Business Relations between Startups and Investors. How to Distribute Intellectual Property Rights

Startups, as companies running a business in high value-added sectors, with their high potential for rapid growth but without a sustainable business model, are forced to look for investors in one form or another. Most of the times, only after finding one or more investors, startups can start realizing their business ideas. Standard possibilities for investments are debt or equity financing. Debt is defined as something, usually money, owed by one party (the borrower or debtor) to a second party, while equity financing is the method of raising capital through the transaction of shares and is a more suitable alternative for starting startups with little to no resources. Any other form of financing is a subsystem or a combination of either of these two.

Unique ideas are the main driving force behind most of the startups, and for this reason, it is also the most valuable assets. This makes both equity and debt investors very concerned about the security of their investments by obtaining a protection interest in the intellectual property (IP) assets but in different kind of ways. By granting debt, investor most likely is going to use security measures where startups pledge their intellectual property. In comparison, equity financing investor is more concerned about proper security and quality of IP assets since he/she becomes a partial owner of it.
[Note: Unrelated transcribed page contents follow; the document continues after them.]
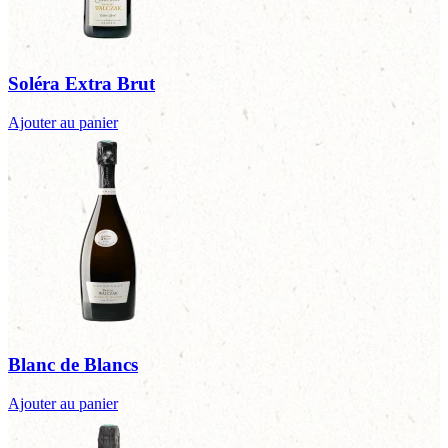
Soléra Extra Brut
Ajouter au panier
Blanc de Blancs
Ajouter au panier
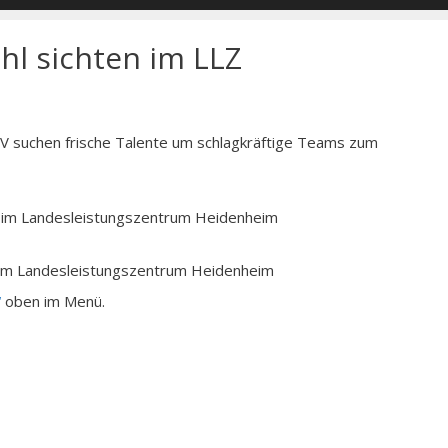
hl sichten im LLZ
V suchen frische Talente um schlagkräftige Teams zum
hr im Landesleistungszentrum Heidenheim
hr im Landesleistungszentrum Heidenheim
“
oben im Menü.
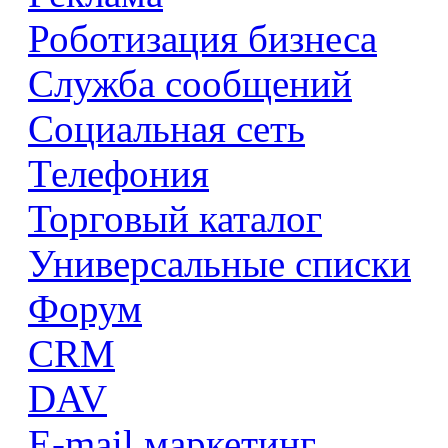
Роботизация бизнеса
Служба сообщений
Социальная сеть
Телефония
Торговый каталог
Универсальные списки
Форум
CRM
DAV
E-mail маркетинг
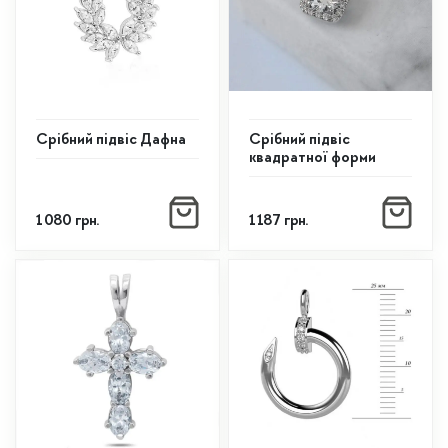
Срібний підвіс Дафна
Срібний підвіс
квадратної форми
1 080
грн.
1 187
грн.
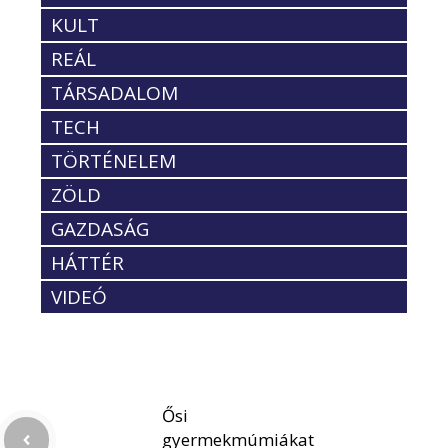
KULT
REÁL
TÁRSADALOM
TECH
TÖRTÉNELEM
ZÖLD
GAZDASÁG
HÁTTÉR
VIDEÓ
Ősi
gyermekmúmiákat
It is expected that a startup will have full possession of all IP that is critical to the development and progress of the business. Even if an enterprise is not registered yet, all IP must be held by an entrepreneur. An investor will make sure that the business he plans to invest in owns the IP for its technology or business idea. In addition to this, not all IP assets are equal, and the value of IP assets depends on a combination of legal, economic, and technical factors. For this reason, it is also advantageous to obtain an unbiased assessment of these assets from a professional who understands the nature of IP assets.
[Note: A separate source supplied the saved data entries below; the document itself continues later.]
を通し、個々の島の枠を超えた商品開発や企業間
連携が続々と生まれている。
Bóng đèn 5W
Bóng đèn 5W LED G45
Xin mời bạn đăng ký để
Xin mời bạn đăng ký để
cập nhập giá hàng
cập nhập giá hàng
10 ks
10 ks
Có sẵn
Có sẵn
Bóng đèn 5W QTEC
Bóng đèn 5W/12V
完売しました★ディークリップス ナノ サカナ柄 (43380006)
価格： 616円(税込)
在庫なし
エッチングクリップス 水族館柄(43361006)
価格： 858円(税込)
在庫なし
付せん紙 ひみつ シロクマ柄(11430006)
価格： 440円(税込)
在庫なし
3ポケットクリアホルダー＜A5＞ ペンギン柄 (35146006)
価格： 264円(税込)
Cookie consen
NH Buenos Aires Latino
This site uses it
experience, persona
Collaborative activities that bring together the interests of investors, specialists of all kinds, young entrepreneurs, and other parties can often raise questions about who eventually ends up owning the intellectual property rights. Besides, there may also be experts who help startups with design, websites, programming, research, marketing materials or something else. Unless these people work under proper agreement, the startup company itself may not own the rights to the work of these people. Therefore, the first and foremost goal of a startup or entrepreneur is to determine on what intellectual property their business model is based on and identify who owns it.

Our recommendation is to avoid co-ownership where two or more parties have shared ownership and control of the same intellectual property rights, especially with patents or trademark registry. Co-ownership very seldom delivers the desired purpose and only increase the odds of potential conflicts. Additionally, each co-owner decision is required for practically any or all disposal of the intellectual property rights, and this complicates possibility to use IP and to defend it as well. Alternative options, where all intellectual property is registered in the name of a startup or shared between founders or investors, most of the time, are better options at protecting even the collective interest. By ensuring ownership and protection of IP assets, collaborative projects have higher chances to be more efficiently implemented, and litigation between partners avoided.

The ideal solution would be if a startup could understand and even register rights for its IP assets even before finding investments, so it would be more likely taken seriously by possible investors. The distribution of intellectual property at the starting point allows for proper IP assets allocation not only by finding investors but even upon the termination of the business relationship with them.

In summary, the goal of every startup is to protect and maintain its intellectual property base, which would allow it to continue operations. This achieved by registration of IP assets, entering into IP distributing arrangements and by well-designed confidentiality and non-disclosure arrangements. These tools will help to control IP privacy and protect the startup interest not only in theory but also in practice against any possible or actual investors, employees and/or partners.